Friday, November 28, 2008

The Lord Combermere Photograph

This photograph is a famous one.

Here’s the story. The photo is reported to have been taken using a one hour exposure. It was taken by Sybell Corbett in December 1891. Corbett, who was staying with her sister at the Combermere Abbey, kept a detailed journal. At the time of the photo, the claim is, Lord Combermere was being buried a few miles away, having died in an accident.

1. Prolonged exposure explains the photo, Ms. Corbett even stated that the photo was a 1 hour exposure...case closed...

2. The photographer claims that there was no one in the house when the photograph was taken. Everyone was attending the funeral. This begs a few questions…a) Why did Ms. Corbett, a guest at Combermere Abbey, decide that during the Lord’s funeral would be a good time to set up a photo? b)Why would everyone in the household, including servants, be gone at the funeral? Would the grieving family not need people to prepare for the post funeral gathering? Perhaps a servant sat in the chair.

3. The simplest explanation is the correct one. If it looks like a duck, walks like a duck, and sounds like a duck…Your best bet is that it’s a duck. This is an obvious long exposure photo of a person who sat in a chair during the exposure. On purpose or accident…it doesn’t matter, because even though there was a logical explanation, the photographer and her contemporaries decided that it would be more lucrative to call it a ghost photo.
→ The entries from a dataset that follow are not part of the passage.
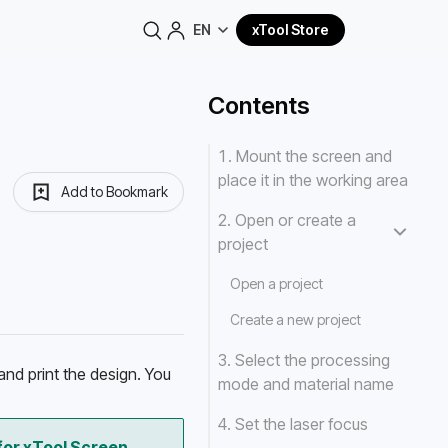
EN
xTool Store
Contents
1. Mount the screen and
place it in the working area
Add to Bookmark
2. Open or create a
project
Open a project
Create a new project
3. Select the processing
nd print the design. You 
mode and material name
4. Set the laser focus
or xTool Screen 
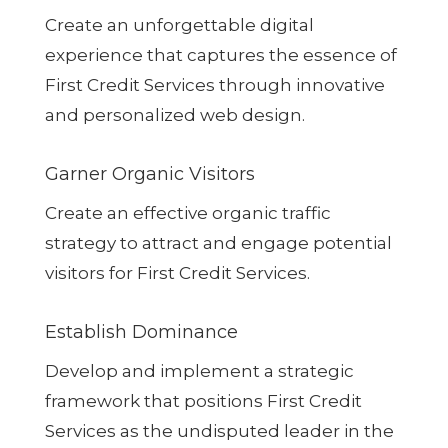
Create an unforgettable digital
experience that captures the essence of
First Credit Services through innovative
and personalized web design.
Garner Organic Visitors
Create an effective organic traffic
strategy to attract and engage potential
visitors for First Credit Services.
Establish Dominance
Develop and implement a strategic
framework that positions First Credit
Services as the undisputed leader in the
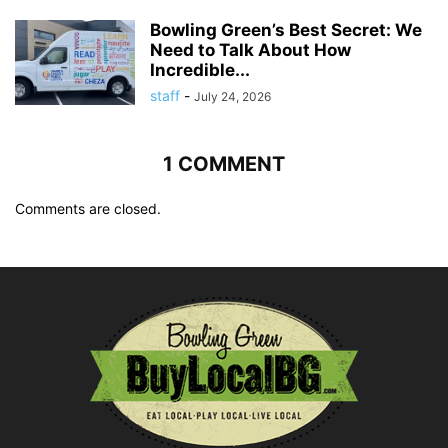
Bowling Green’s Best Secret: We
Need to Talk About How
Incredible...
staff
-
July 24, 2026
1 COMMENT
Comments are closed.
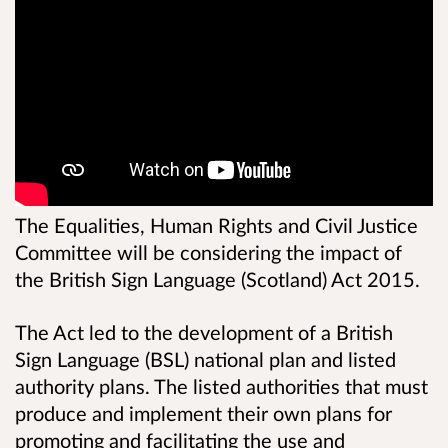
The Equalities, Human Rights and Civil Justice
Committee will be considering the impact of
the British Sign Language (Scotland) Act 2015.
The Act led to the development of a British
Sign Language (BSL) national plan and listed
authority plans. The listed authorities that must
produce and implement their own plans for
promoting and facilitating the use and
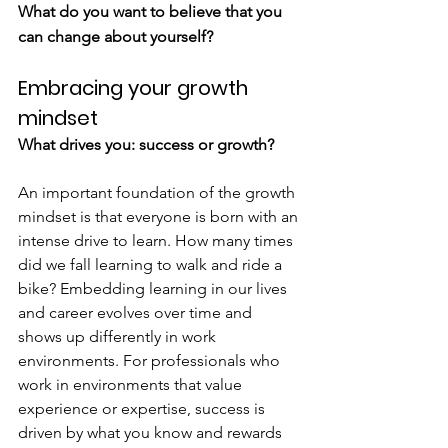
What do you want to believe that you 
can change about yourself?
Embracing your growth 
mindset
What drives you: success or growth?
An important foundation of the growth 
mindset is that everyone is born with an 
intense drive to learn. How many times 
did we fall learning to walk and ride a 
bike? Embedding learning in our lives 
and career evolves over time and 
shows up differently in work 
environments. For professionals who 
work in environments that value 
experience or expertise, success is 
driven by what you know and rewards 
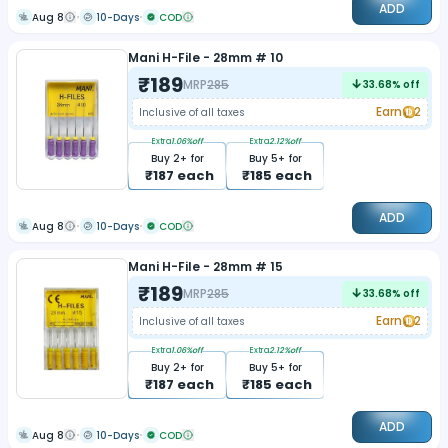
ADD
Aug 8
10-Days
COD
Mani H-File - 28mm # 10
₹
189
MRP
285
33.68
% off
Earn
2
Inclusive of all taxes
Extra
1.06
%off
Extra
2.12
%off
Buy
2
+ for
Buy
5
+ for
₹
187
each
₹
185
each
ADD
Aug 8
10-Days
COD
Mani H-File - 28mm # 15
₹
189
MRP
285
33.68
% off
Earn
2
Inclusive of all taxes
Extra
1.06
%off
Extra
2.12
%off
Buy
2
+ for
Buy
5
+ for
₹
187
each
₹
185
each
ADD
Aug 8
10-Days
COD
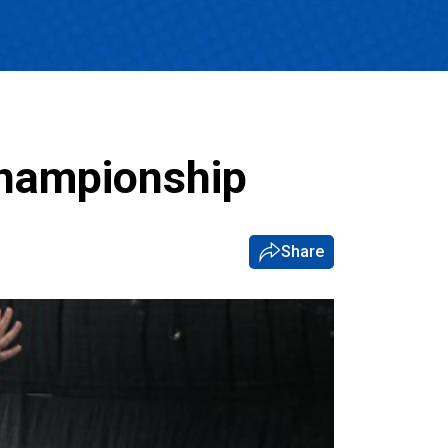
Championship
Share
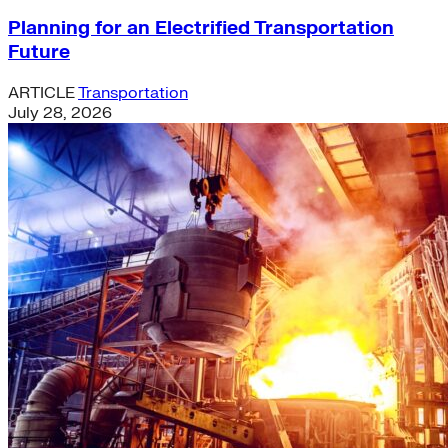
Planning for an Electrified Transportation
Future
ARTICLE
Transportation
July 28, 2026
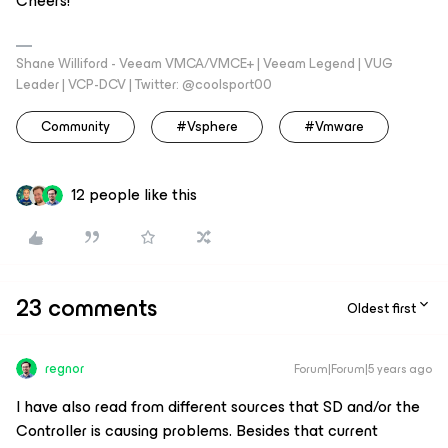
Cheers!
Shane Williford - Veeam VMCA/VMCE+ | Veeam Legend | VUG
Leader | VCP-DCV | Twitter: @coolsport00
Community
#vsphere
#vmware
12 people like this
23 comments
Oldest first
regnor
Forum|Forum|5 years ago
I have also read from different sources that SD and/or the
Controller is causing problems. Besides that current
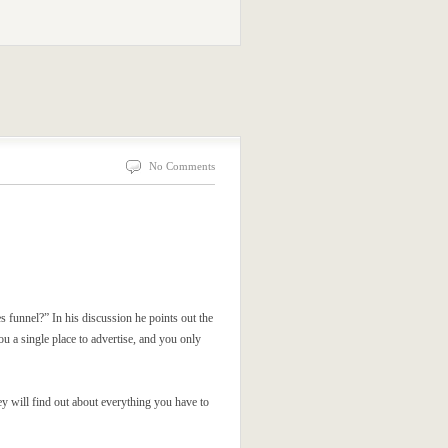
No Comments
es funnel?” In his discussion he points out the
ou a single place to advertise, and you only
hey will find out about everything you have to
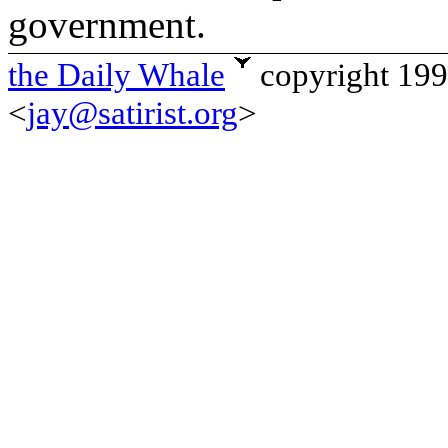
government.
the Daily Whale
copyright 19
<
jay@satirist.org
>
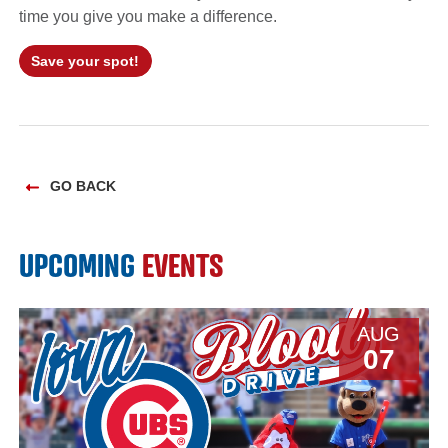
time you give you make a difference.
Save your spot!
GO BACK
UPCOMING
EVENTS
AUG
07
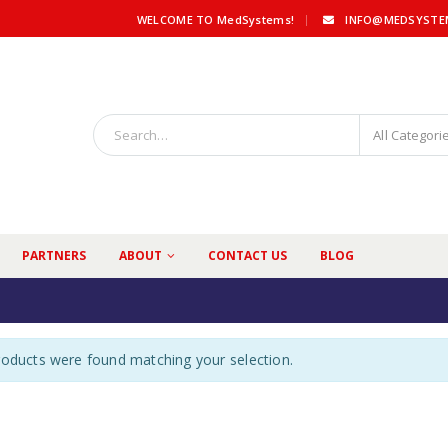
|
WELCOME TO MedSystems!
INFO@MEDSYSTE
All Categori
PARTNERS
ABOUT
CONTACT US
BLOG
oducts were found matching your selection.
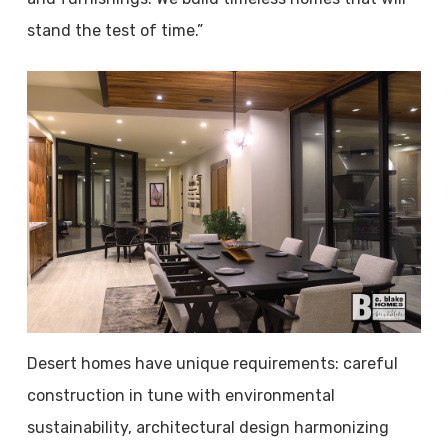
stand the test of time.”
Desert homes have unique requirements: careful
construction in tune with environmental
sustainability, architectural design harmonizing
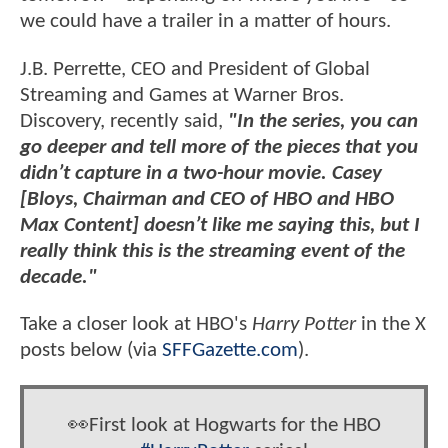
we could have a trailer in a matter of hours.
J.B. Perrette, CEO and President of Global
Streaming and Games at Warner Bros.
Discovery, recently said,
"In the series, you can
go deeper and tell more of the pieces that you
didn’t capture in a two-hour movie. Casey
[Bloys, Chairman and CEO of HBO and HBO
Max Content] doesn’t like me saying this, but I
really think this is the streaming event of the
decade."
Take a closer look at HBO's
Harry Potter
in the X
posts below (via
SFFGazette.com
).
👀First look at Hogwarts for the HBO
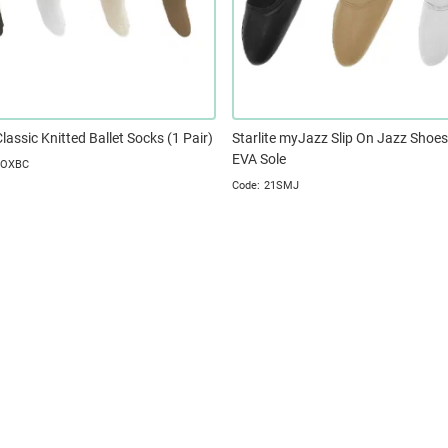
Classic Knitted Ballet Socks (1 Pair)
Starlite myJazz Slip On Jazz Shoes,
EVA Sole
SOXBC
21SMJ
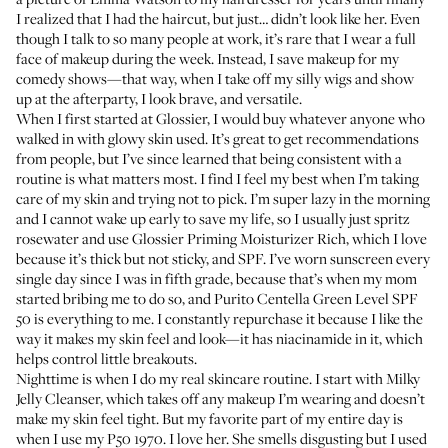
I realized that I had the haircut, but just… didn’t look like her. Even
though I talk to so many people at work, it’s rare that I wear a full
face of makeup during the week. Instead, I save makeup for my
comedy shows—that way, when I take off my silly wigs and show
up at the afterparty, I look brave, and versatile.
When I first started at Glossier, I would buy whatever anyone who
walked in with glowy skin used. It’s great to get recommendations
from people, but I’ve since learned that being consistent with a
routine is what matters most. I find I feel my best when I’m taking
care of my skin and trying not to pick. I’m super lazy in the morning
and I cannot wake up early to save my life, so I usually just spritz
rosewater and use
Glossier Priming Moisturizer Rich
, which I love
because it’s thick but not sticky, and SPF. I’ve worn sunscreen every
single day since I was in fifth grade, because that’s when my mom
started bribing me to do so, and
Purito Centella Green Level SPF
50
is everything to me. I constantly repurchase it because I like the
way it makes my skin feel and look—it has niacinamide in it, which
helps control little breakouts.
Nighttime is when I do my real skincare routine. I start with
Milky
Jelly Cleanser
, which takes off any makeup I’m wearing and doesn’t
make my skin feel tight. But my favorite part of my entire day is
when I use my
P50 1970
. I love her. She smells disgusting but I used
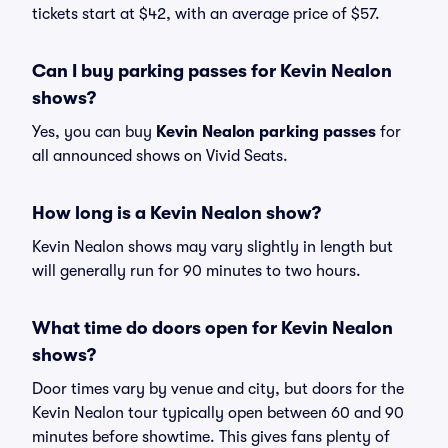
tickets start at $42, with an average price of $57.
Can I buy parking passes for Kevin Nealon
shows?
Yes, you can buy
Kevin Nealon parking passes
for
all announced shows on Vivid Seats.
How long is a Kevin Nealon show?
Kevin Nealon shows may vary slightly in length but
will generally run for 90 minutes to two hours.
What time do doors open for Kevin Nealon
shows?
Door times vary by venue and city, but doors for the
Kevin Nealon tour typically open between 60 and 90
minutes before showtime. This gives fans plenty of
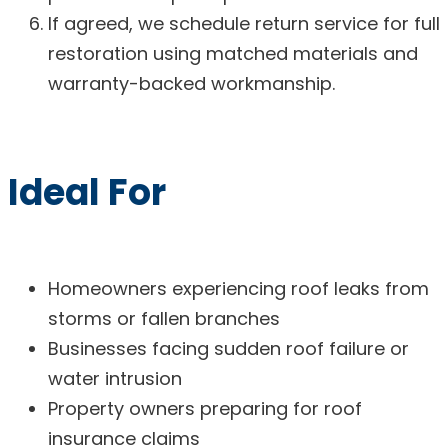
If agreed, we schedule return service for full
restoration using matched materials and
warranty-backed workmanship.
Ideal For
Homeowners experiencing roof leaks from
storms or fallen branches
Businesses facing sudden roof failure or
water intrusion
Property owners preparing for roof
insurance claims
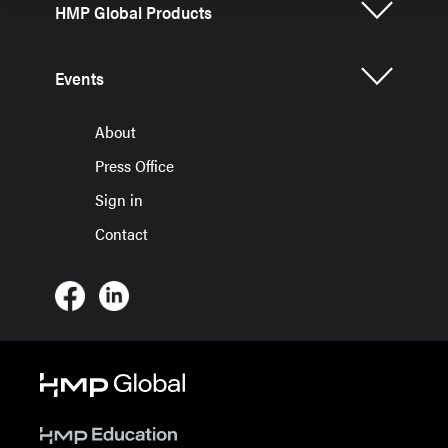
HMP Global Products
Events
About
Press Office
Sign in
Contact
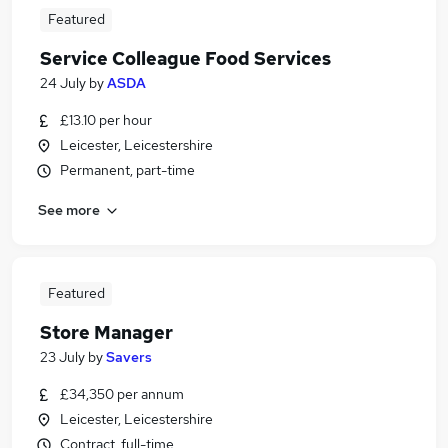
Featured
Service Colleague Food Services
24 July
by
ASDA
£13.10 per hour
Leicester, Leicestershire
Permanent, part-time
See more
Featured
Store Manager
23 July
by
Savers
£34,350 per annum
Leicester, Leicestershire
Contract, full-time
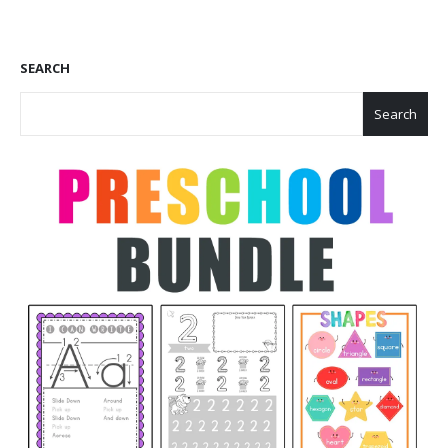
SEARCH
Search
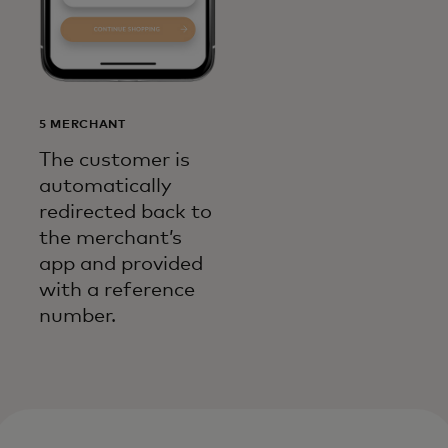
5 MERCHANT
The customer is
automatically
redirected back to
the merchant’s
app and provided
with a reference
number.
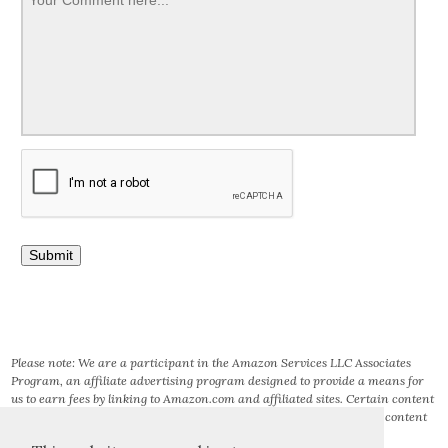
Please note: We are a participant in the Amazon Services LLC Associates
Program, an affiliate advertising program designed to provide a means for
us to earn fees by linking to Amazon.com and affiliated sites. Certain content
that appears on this site comes from AMAZON SERVICES LLC. This content
is provided ‘AS IS’ and is subject to change or removal at any time.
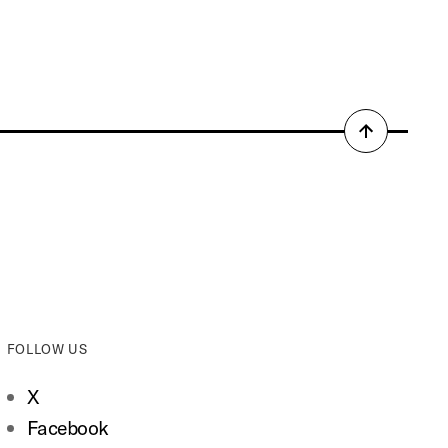
Back
to
top
FOLLOW US
X
Facebook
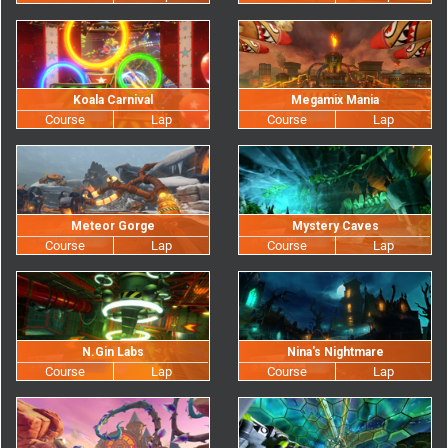
Koala Carnival
Megamix Mania
Meteor Gorge
Mystery Caves
N.Gin Labs
Nina's Nightmare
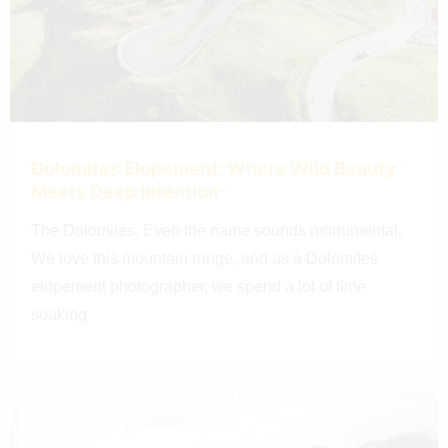
Dolomites Elopement: Where Wild Beauty
Meets Deep Intention
The Dolomites. Even the name sounds monumental.
We love this mountain range, and as a Dolomites
elopement photographer, we spend a lot of time
soaking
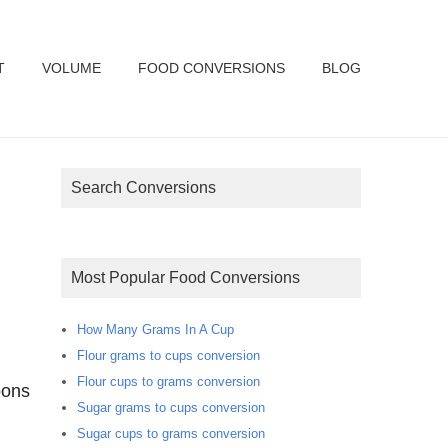
T
VOLUME
FOOD CONVERSIONS
BLOG
Search Conversions
Most Popular Food Conversions
How Many Grams In A Cup
Flour grams to cups conversion
Flour cups to grams conversion
oons
Sugar grams to cups conversion
Sugar cups to grams conversion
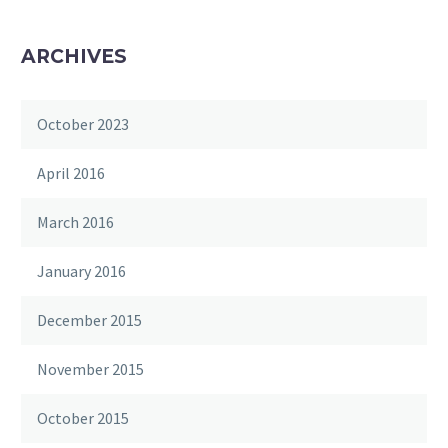
ARCHIVES
October 2023
April 2016
March 2016
January 2016
December 2015
November 2015
October 2015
4. Through all the searches I’ve made, I’ve come up with this much about the good Lord Combermere: His name was Sir Wellington Henry Stapleton-Cotton. He was born in 1818 and died in 1891, which made him the ripe old age of 73. There is limited info about him on the WWW. There is some death announcement in the Fitchburg Sentinel on December 4, 1891, but since I do not have, nor want, an expensive NewspaperArchives.com subscription, I cannot see the nature of the death. The little bit I saw said “Sir Wellington Henry Stapleton Cotton is Dead” Seems the headline would say “Sir Wellington Henry Stapleton Cotton dead in accident” if an accident were involved, don’t you think? I would think that it would be worthy of note. But I have limited information.